Unless it’s changed overnight, the motto of the Olympics, since 1894, has been “Faster, Higher, Stronger.” It appears the U.S. Olympic Committee would like to change that to “Darker, Gayer, Different.” If your goal is to win medals, that won’t work. A USOC official was quoted this week expressing pride (what else?) about taking the most diverse U.S. squad ever to the Winter Olympics. That was followed by a, frankly, embarrassing laundry list of how many African-Americans, Asians and openly gay athletes are on this year’s U.S. team. No sport that we are aware of awards points – or medals – for skin color or sexual orientation.
For the current USOC, a dream team should look more like the general population. So, while uncomfortable, the question probably needs to be asked: were our Olympians selected because they’re the best at what they do, or because they’re the best publicity for our current obsession with having one each from Column A, B and C?
If someone is denied a slot on a team because of prejudice, that’s one thing.
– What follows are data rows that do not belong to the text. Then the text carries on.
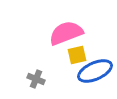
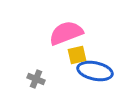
blue ellipse: rotated 36 degrees clockwise
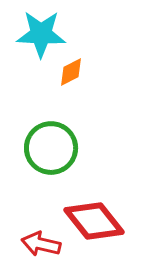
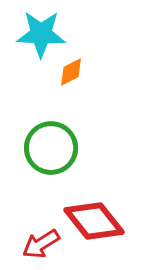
red arrow: rotated 45 degrees counterclockwise
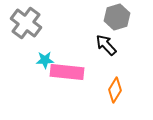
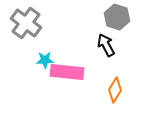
gray hexagon: rotated 25 degrees counterclockwise
black arrow: rotated 15 degrees clockwise
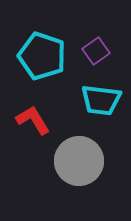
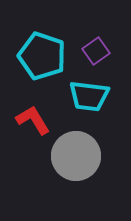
cyan trapezoid: moved 12 px left, 4 px up
gray circle: moved 3 px left, 5 px up
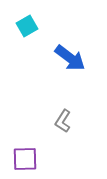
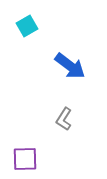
blue arrow: moved 8 px down
gray L-shape: moved 1 px right, 2 px up
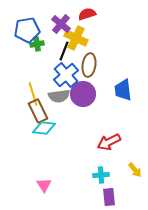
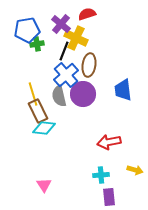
gray semicircle: rotated 85 degrees clockwise
red arrow: rotated 15 degrees clockwise
yellow arrow: rotated 35 degrees counterclockwise
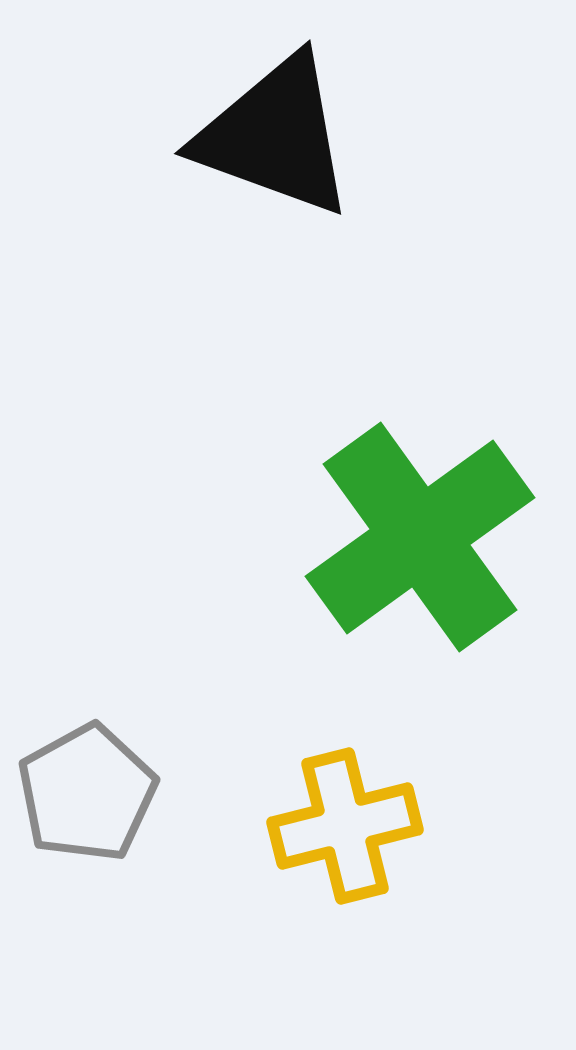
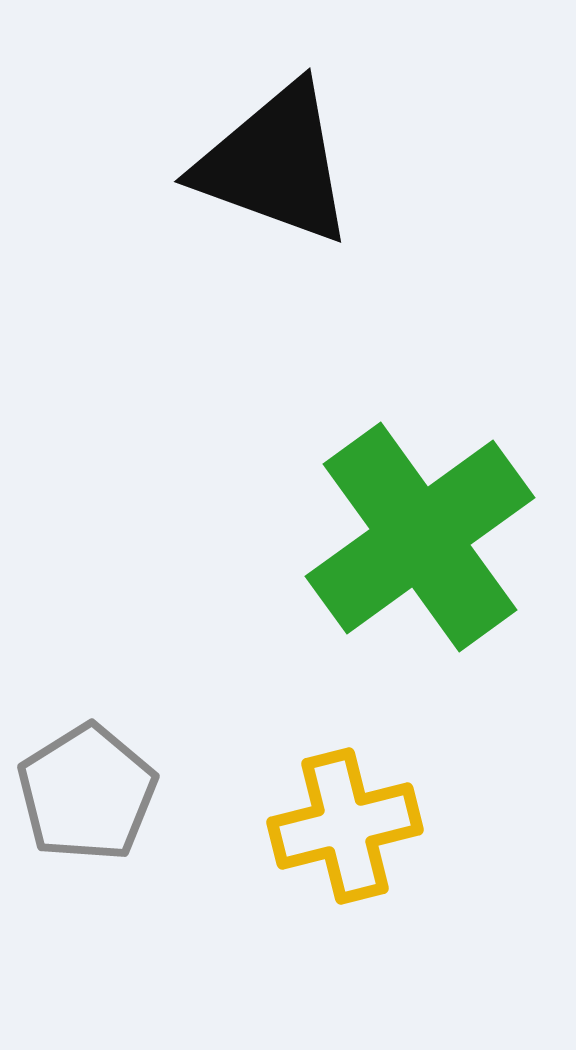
black triangle: moved 28 px down
gray pentagon: rotated 3 degrees counterclockwise
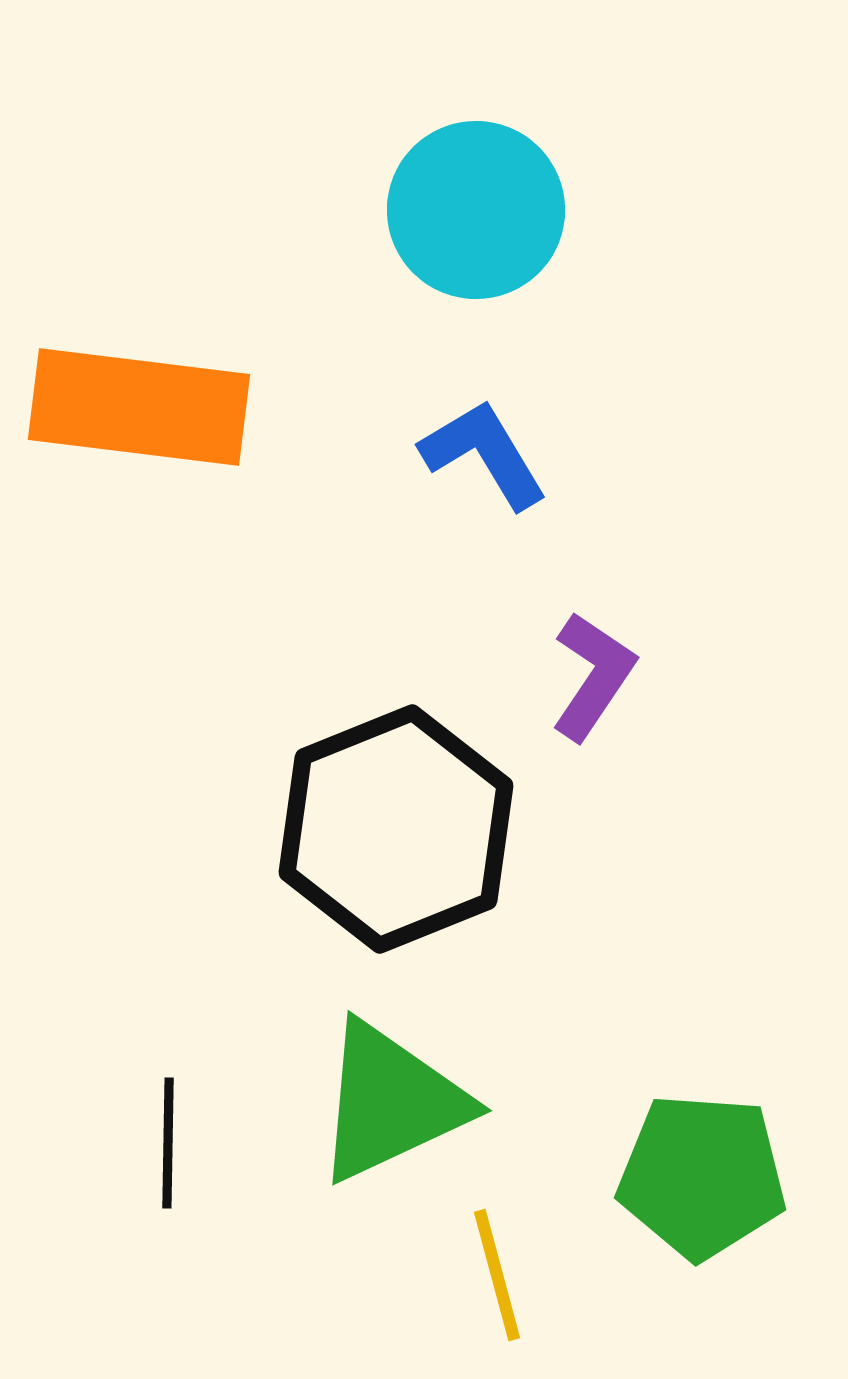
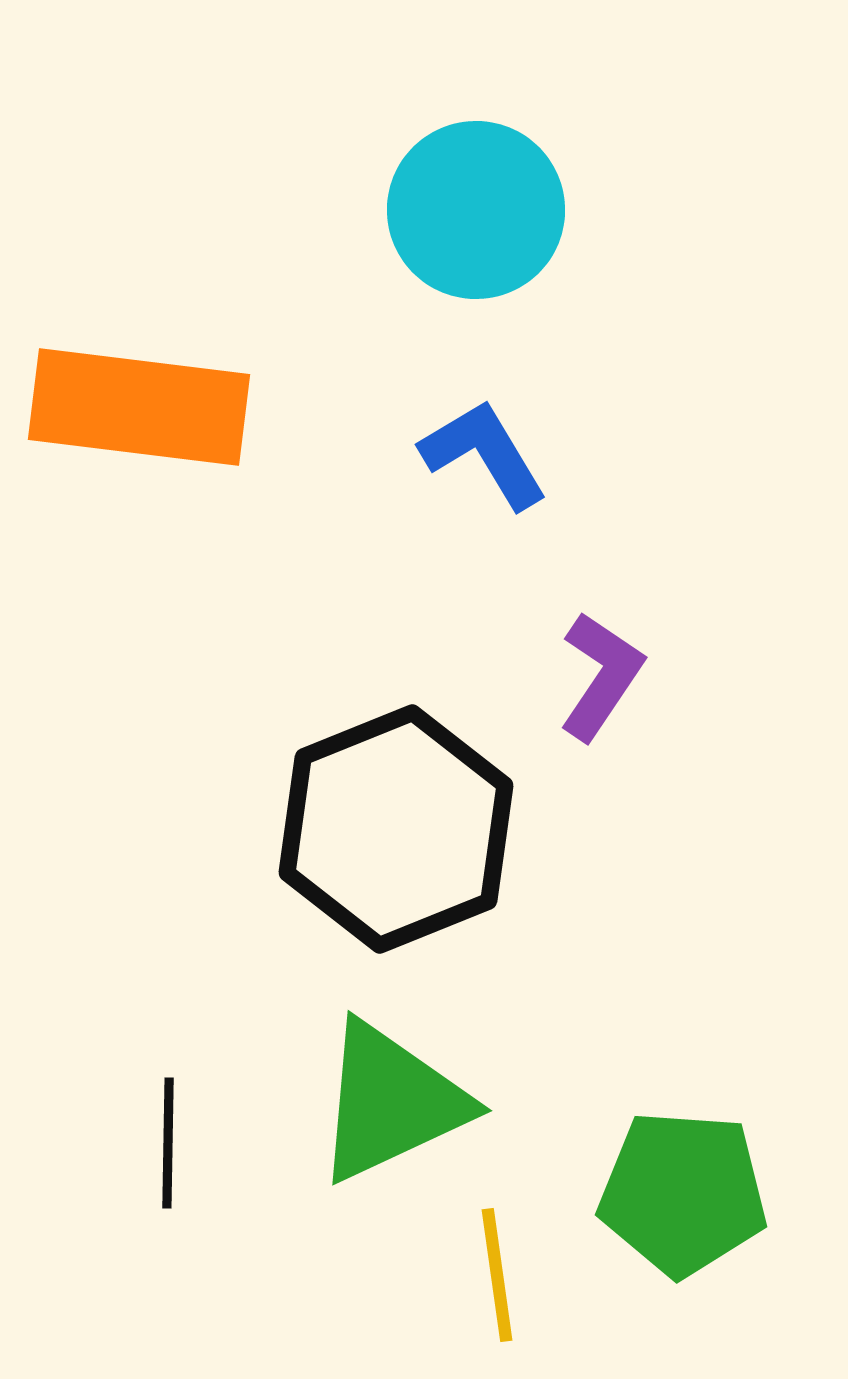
purple L-shape: moved 8 px right
green pentagon: moved 19 px left, 17 px down
yellow line: rotated 7 degrees clockwise
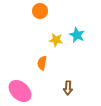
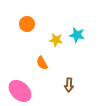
orange circle: moved 13 px left, 13 px down
cyan star: rotated 14 degrees counterclockwise
orange semicircle: rotated 40 degrees counterclockwise
brown arrow: moved 1 px right, 3 px up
Complaining that every team isn’t a rainbow of political correctness defeats the purpose of sports, which is competition.
As my Fox News colleague Ed Henry wrote in his excellent book, “42 Faith: The Rest of the Jackie Robinson Story,” Robinson was not a kvetcher. “Don’t complain, work harder,” was his approach to the game, and the game of life.
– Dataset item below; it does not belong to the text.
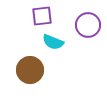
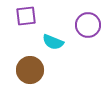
purple square: moved 16 px left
Jeremy Lin, who played basketball at Harvard before joining the New York Knicks, did not become a media hero – remember “Linsanity?” – due to his Chinese heritage, but because he almost single-handedly turned around the struggling Knicks in 2012, and had fans delirious over his graceful shots and calm under pressure. Back in 1993, when, it seems, America still had a sense of humor, the movie “Cool Runnings” portrayed a Jamaican bobsled team whose members willed themselves to compete in the 1988 Winter Olympics. Why was their feat noteworthy? Um … no snow in Jamaica, not racial prejudice.
That same year, Michael Edwards riveted world attention to the ski jumping competition. Didn’t matter that he finished last. “Eddie the Eagle,” as he was known, came from Great Britain, which also doesn’t get much snow and whose highest elevation is 4,400 feet. Ski off that hill and you’re more likely to land in sheep dung. Insisting that sports bow to political correctness by assigning teams quotas for race, religion or sexuality is like saying that professional basketball goals will be worth four points if achieved by a minority in that sport – white guys, for instance – instead of the two or three points awarded to black players, who make up 81 percent of the NBA. Any plans to fix that disparity? Didn’t think so.
If someone is denied a slot on a team because of prejudice, that’s one thing. Complaining that every team isn’t a rainbow of political correctness defeats the purpose of sports, which is competition. At the Olympic level, not everyone is a winner. Not everyone gets a little plastic trophy to take home.
Sorry. “Faster, Higher, Stronger” still works better than “We win because we’re different.”